Better data – Not only does better and readily available data equate to a time ROI, but it can also equate to other types of benefits and efficiencies. For example, with the implementation of a management system like VUEWorks, you may start keeping an up-to-date traffic sign inventory. As part of that inventory, you may start tracking current conditions for all your traffic signs and using that data within VUEWorks to prioritize your annual sign replacement program. Through this more methodical approach, you may be able to evaluate your sign inventory and current conditions against traffic accident data to see where your needs for better signage may help reduce the number of accidents. This information may be two-fold: increasing public safety and reducing the amount of property damage caused by accidents. Through this approach, your investment in VUEWorks has provided the ability to identify and replace more signs when they need replacing in a proactive manner, which may in turn reduce the number of traffic accidents, saving both citizens and the public money through the reduction of traffic accidents. This all plays into ROI.
Migrating from reactive to proactive – It is well known that reactive maintenance takes more time, costs more money and sidetracks you from maintaining public infrastructure in a state of good repair (SGR). It has been well documented that it is cheaper to maintain an asset before you have problems than to react after a problem arises. It doesn’t make sense to replace an asset too soon, while it still has useful life and value left. It is equally inefficient to wait until an asset has failed, potentially creating issues with safety and level of service related to the infrastructure network. This often costs more to repair or replace than it would cost to maintain. Proactive asset management allows a reduction of the number of reactive incidents dealt with annually, thereby reducing the cost to maintain those assets in a state of good repair without impacting public safety or level of service (which has its own cost).
Increased levels of service – Driven by the human capital aspects of an operation, this can be one of the more challenging forms to quantify. If a sewer crew can increase the number of sanitary sewer lines it cleans annually and can use a maintenance management system to help identify those areas of the network that need to be cleaned more or less frequently, an agency can coordinate their efforts by understanding and aligning their big-picture needs with limited resources. This results in maintaining the right assets at the right time – before there is a problem in service. This in turn provides an overall increased level of service and can have a significant ROI in the areas of economic (not to be confused with financial), social and political ROIs.

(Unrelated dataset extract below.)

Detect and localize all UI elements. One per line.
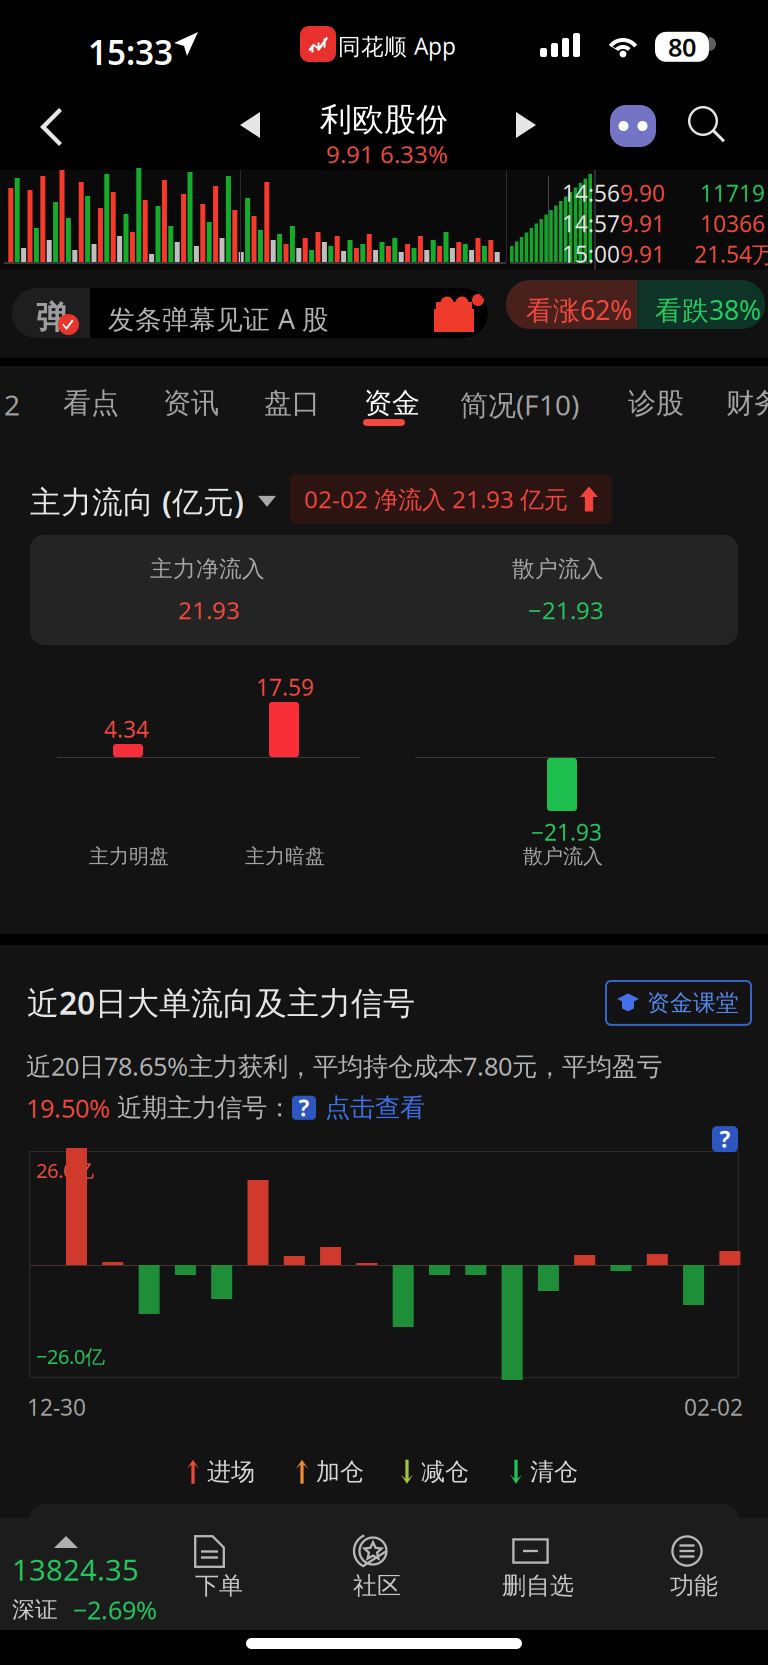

Cleaning a sanitary sewer line in a commercial restaurant district more frequently may reduce the number of sewer blockages and/or sanitary sewer overflows (SSO) that cost businesses money and potentially lost revenue. Lost revenue has a negative impact on local sales tax dollars received by the local agency. Increased levels of service by ensuring that infrastructure networks are maintained in a state of good repair can provide a community an economic ROI.
Timely regulatory compliance – This includes (and is the result of) the prior four non-traditional forms of ROI. Additional benefits to timely compliance with regulations can be gained in a variety of ways. First, being in compliance with a federal or state regulation or mandate can help an agency avoid a financial penalty in certain cases. This is especially true when dealing with environmental regulations, where the US Environmental Protection Agency has the ability to assess and levy fines against a public agency if found out of compliance. It may also be determined that an agency isn’t doing enough to mitigate a particular reoccurring issue, such as sanitary sewer overflows (SSO). Timely regulatory compliance in the area of reporting accurate and complete data from an infrastructure management solution like VUEWorks can also help a local or state agency capture a larger portion of federal funding. State DOTs that have an accurate and up-to-date system that can generate on-demand HPMS reports for FHWA tend to find it easier to increase federal funding for roadway and bridge projects, since they can qualify and quantify the needs through accurate data.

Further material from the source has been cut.